Conto de Natal: O Tempo da menina descalça

No tempo da menina descalça, a II Guerra Mundial tinha chegado ao fim e Portugal só dava conta à distância. A fome e o frio cobriam a vista sobre as fronteiras e o que ia além delas.

Trocava-se milho por novelos de lã que não chegava para tantos xailes. A farda parca de Aurélia, criada de pés descalços no tempo dos campos lavrados e da cartilha “Deus, Pátria, Família”, que ninguém precisava saber ler para conhecer.

Perto do Natal, chegou de Lisboa um convite da irmã. Deixou os pais e os seis irmãos nas montanhas de Coimbra, sentou-se no comboio por dois tostões e desabriu terra fora, pela primeira vez.

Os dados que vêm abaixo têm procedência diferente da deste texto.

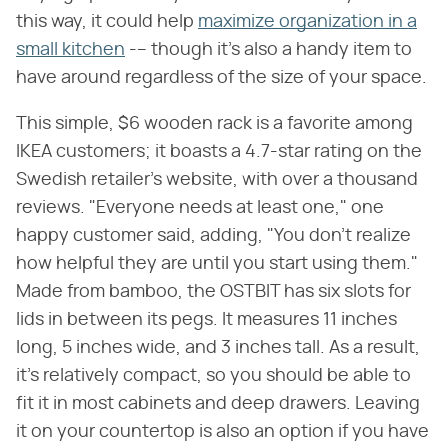
this way, it could help
maximize organization in a
small kitchen
-– though it's also a handy item to
have around regardless of the size of your space.
This simple, $6 wooden rack is a favorite among
IKEA customers; it boasts a 4.7-star rating on the
Swedish retailer's website, with over a thousand
reviews. "Everyone needs at least one," one
happy customer said, adding, "You don't realize
how helpful they are until you start using them."
Made from bamboo, the OSTBIT has six slots for
lids in between its pegs. It measures 11 inches
long, 5 inches wide, and 3 inches tall. As a result,
it's relatively compact, so you should be able to
fit it in most cabinets and deep drawers. Leaving
it on your countertop is also an option if you have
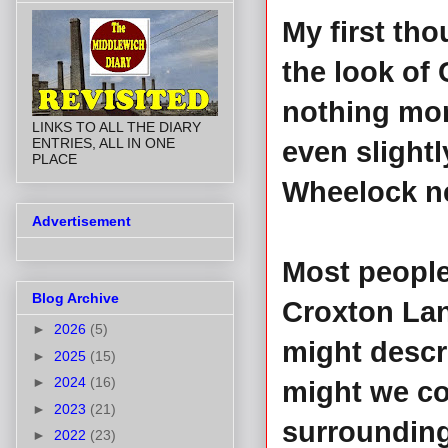
My first th
the look of
nothing more
LINKS TO ALL THE DIARY
ENTRIES, ALL IN ONE
even slightl
PLACE
Wheelock n
Advertisement
Most people
Blog Archive
Croxton Lane
►
2026
(5)
might descri
►
2025
(15)
►
2024
(16)
might we co
►
2023
(21)
surroundings
►
2022
(23)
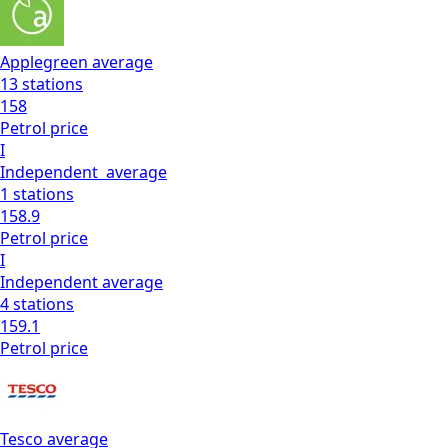
Applegreen
average
13
stations
158
Petrol
price
I
Independent
average
1
stations
158.9
Petrol
price
I
Independent
average
4
stations
159.1
Petrol
price
Tesco
average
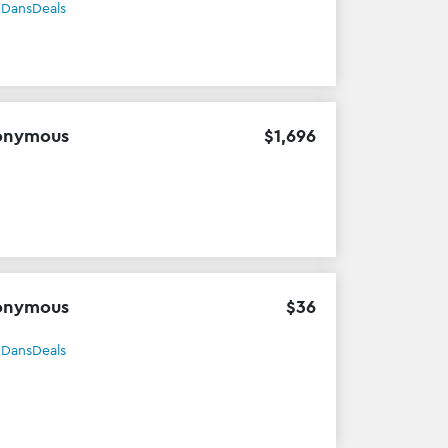
h
DansDeals
onymous
$
1
,
696
onymous
$
36
h
DansDeals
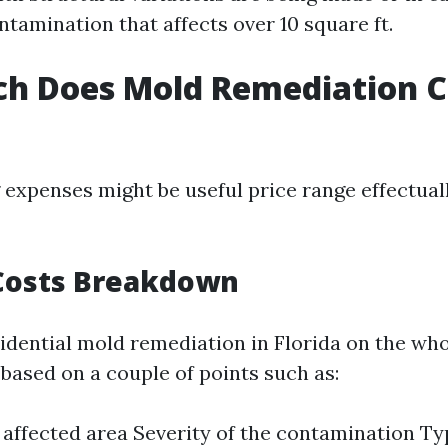
ntamination that affects over 10 square ft.
h Does Mold Remediation Co
expenses might be useful price range effectuall
Costs Breakdown
sidential mold remediation in Florida on the who
 based on a couple of points such as:
e affected area Severity of the contamination Ty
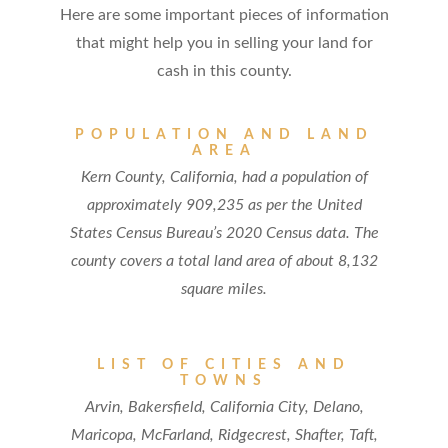
Here are some important pieces of information
that might help you in selling your land for
cash in this county.
POPULATION AND LAND
AREA
Kern County, California, had a population of
approximately 909,235 as per the United
States Census Bureau’s 2020 Census data. The
county covers a total land area of about 8,132
square miles.
LIST OF CITIES AND
TOWNS
Arvin, Bakersfield, California City, Delano,
Maricopa, McFarland, Ridgecrest, Shafter, Taft,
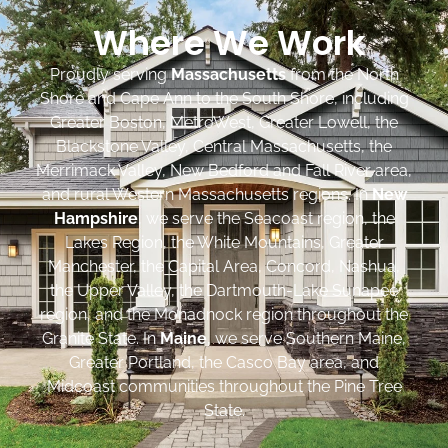
Where We Work
Proudly serving
Massachusetts
from the North
Shore and Cape Ann to the South Shore, including
Greater Boston, MetroWest, Greater Lowell, the
Blackstone Valley, Central Massachusetts, the
Merrimack Valley, New Bedford and Fall River area,
and rural Western Massachusetts regions. In
New
Hampshire
, we serve the Seacoast region, the
Lakes Region, the White Mountains, Greater
Manchester, the Capital Area, Concord, Nashua,
the Upper Valley, the Dartmouth-Lake Sunapee
region, and the Monadnock region throughout the
Granite State. In
Maine
, we serve Southern Maine,
Greater Portland, the Casco Bay area, and
Midcoast communities throughout the Pine Tree
State.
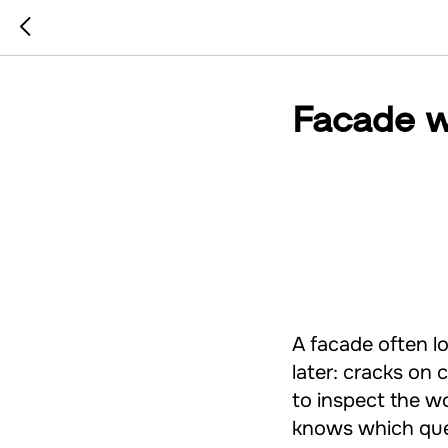
Facade w
A facade often l
later: cracks on c
to inspect the wo
knows which que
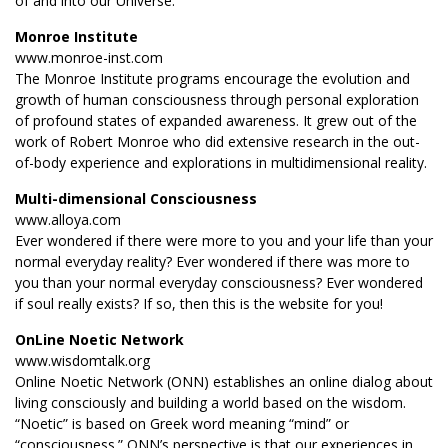
of and into our Universe.
Monroe Institute
www.monroe-inst.com
The Monroe Institute programs encourage the evolution and
growth of human consciousness through personal exploration
of profound states of expanded awareness. It grew out of the
work of Robert Monroe who did extensive research in the out-
of-body experience and explorations in multidimensional reality.
Multi-dimensional Consciousness
www.alloya.com
Ever wondered if there were more to you and your life than your
normal everyday reality? Ever wondered if there was more to
you than your normal everyday consciousness? Ever wondered
if soul really exists? If so, then this is the website for you!
OnLine Noetic Network
www.wisdomtalk.org
Online Noetic Network (ONN) establishes an online dialog about
living consciously and building a world based on the wisdom.
“Noetic” is based on Greek word meaning “mind” or
“consciousness.” ONN’s perspective is that our experiences in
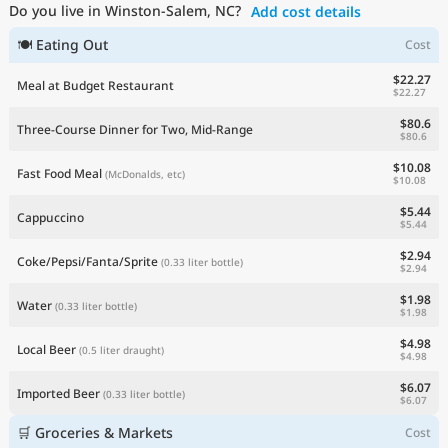
Do you live in Winston-Salem, NC?
Add cost details
Current Prices by Country
🍽 Eating Out
Cost
$22.27
Meal at Budget Restaurant
$22.27
$80.6
Three-Course Dinner for Two, Mid-Range
$80.6
$10.08
Fast Food Meal
(McDonalds, etc)
$10.08
$5.44
Cappuccino
$5.44
$2.94
Coke/Pepsi/Fanta/Sprite
(0.33 liter bottle)
$2.94
$1.98
Water
(0.33 liter bottle)
$1.98
$4.98
Local Beer
(0.5 liter draught)
$4.98
$6.07
Imported Beer
(0.33 liter bottle)
$6.07
🛒 Groceries & Markets
Cost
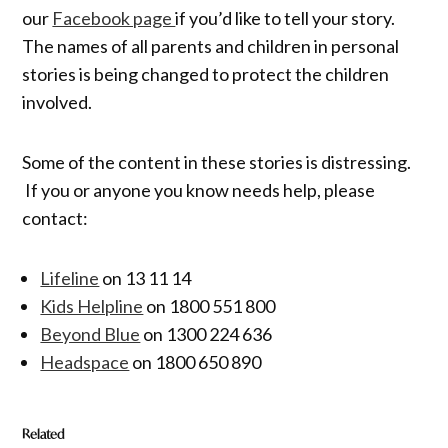
our
Facebook page
if you’d like to tell your story.
The names of all parents and children in personal
stories is being changed to protect the children
involved.
Some of the content in these stories is distressing.
If you or anyone you know needs help, please
contact:
Lifeline
on 13 11 14
Kids Helpline
on 1800 551 800
Beyond Blue
on 1300 224 636
Headspace
on 1800 650 890
Related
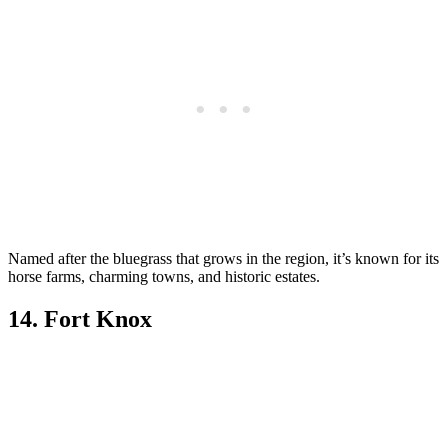
Named after the bluegrass that grows in the region, it’s known for its
horse farms, charming towns, and historic estates.
14. Fort Knox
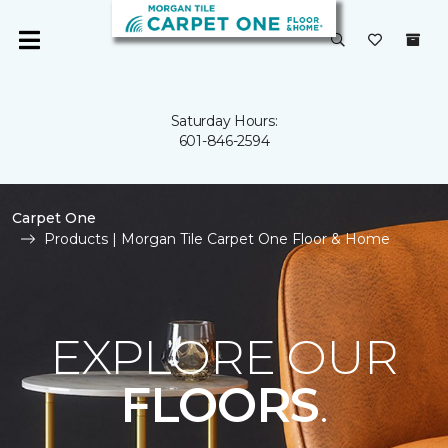
Saturday Hours:
601-846-2594
Carpet One
Products | Morgan Tile Carpet One Floor & Home
EXPLORE OUR
FLOORS
.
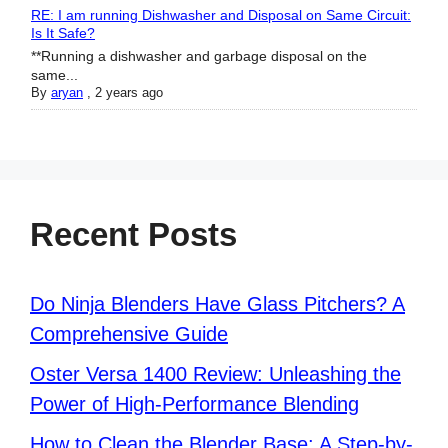
RE: I am running Dishwasher and Disposal on Same Circuit:
Is It Safe?
**Running a dishwasher and garbage disposal on the
same...
By
aryan
,
2 years ago
Recent Posts
Do Ninja Blenders Have Glass Pitchers? A
Comprehensive Guide
Oster Versa 1400 Review: Unleashing the
Power of High-Performance Blending
How to Clean the Blender Base: A Step-by-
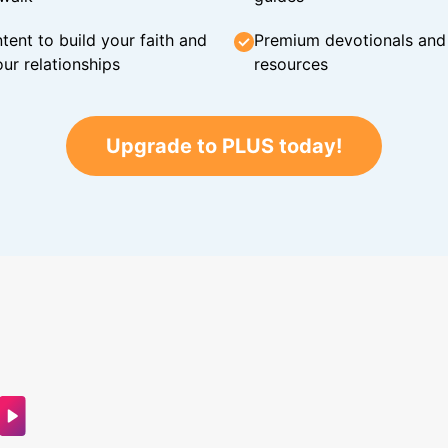
tent to build your faith and
Premium devotionals and C
ur relationships
resources
Upgrade to PLUS today!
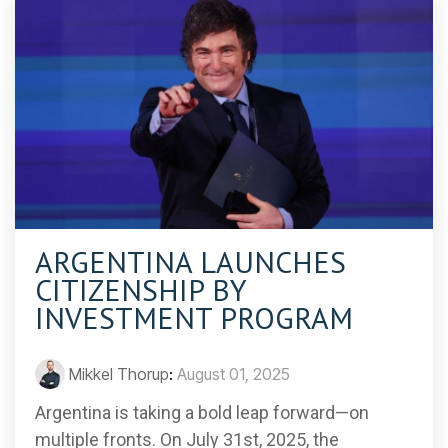
ARGENTINA LAUNCHES
CITIZENSHIP BY
INVESTMENT PROGRAM
Mikkel Thorup
:
August 01, 2025
Argentina is taking a bold leap forward—on
multiple fronts. On July 31st, 2025, the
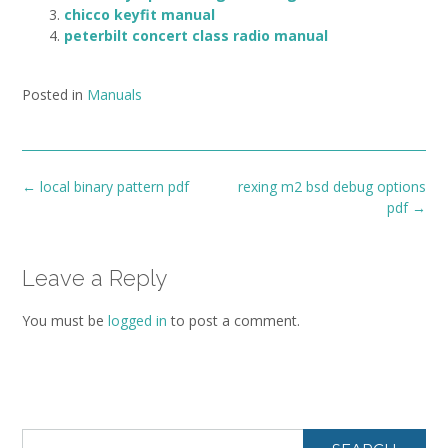
chicco keyfit manual
peterbilt concert class radio manual
Posted in
Manuals
Post
←
local binary pattern pdf
rexing m2 bsd debug options
navigation
pdf
→
Leave a Reply
You must be
logged in
to post a comment.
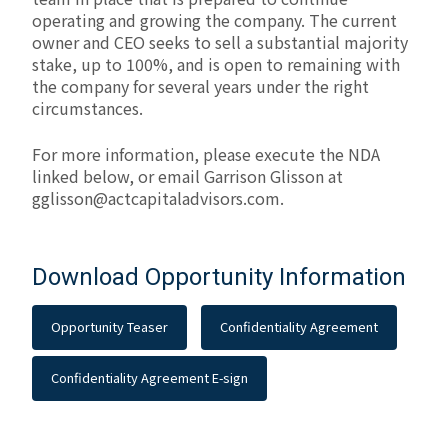
operating and growing the company. The current
owner and CEO seeks to sell a substantial majority
stake, up to 100%, and is open to remaining with
the company for several years under the right
circumstances.
For more information, please execute the NDA
linked below, or email Garrison Glisson at
gglisson@actcapitaladvisors.com
.
Download Opportunity Information
Opportunity Teaser
Confidentiality Agreement
Confidentiality Agreement E-sign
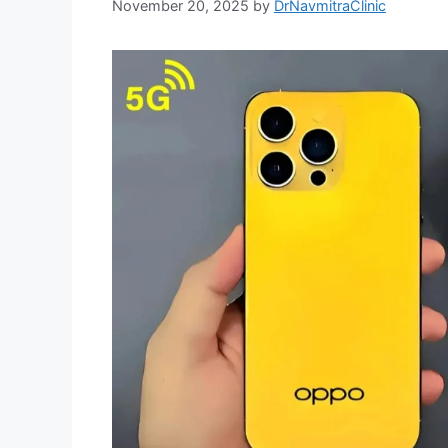
November 20, 2025
by
DrNavmitraClinic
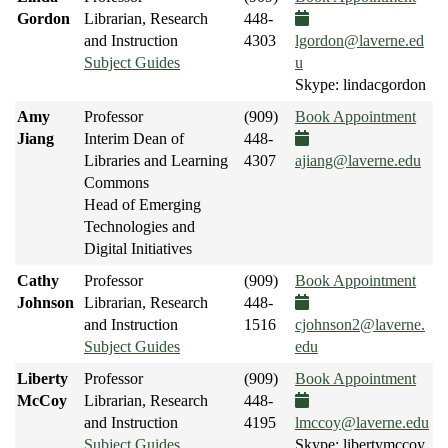
Gordon
Librarian, Research
448-
and Instruction
4303
lgordon@laverne.ed
Subject Guides
u
Skype: lindacgordon
Amy
Professor
(909)
Book Appointment
Jiang
Interim Dean of
448-
Libraries and Learning
4307
ajiang@laverne.edu
Commons
Head of Emerging
Technologies and
Digital Initiatives
Cathy
Professor
(909)
Book Appointment
Johnson
Librarian, Research
448-
and Instruction
1516
cjohnson2@laverne.
Subject Guides
edu
Liberty
Professor
(909)
Book Appointment
McCoy
Librarian, Research
448-
and Instruction
4195
lmccoy@laverne.edu
Subject Guides
Skype: libertymccoy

Quando chegou, uma multidão de cinquenta, as buzinas de três carros e um elétrico desorganizavam o Rossio.

Nos seus olhos, Lisboa era um gigante deitado! A 39 anos de distância da fundação da AMI e a 53 anos da Expo’98, sem Ponte 25 de Abril, nem Metro, com trânsito contado em meia dúzia de autocarros, elétricos e carros de mulas, de casitas salpicadas entre fantásticos prédios de cinco andares.

Viu jeito de o elétrico não chegar a S. Bento e pela primeira vez, escondeu os pés nus, envergonhada pelos olhos esbugalhados de um velho com botas gastas e de uma mulher com chapéu e luvas.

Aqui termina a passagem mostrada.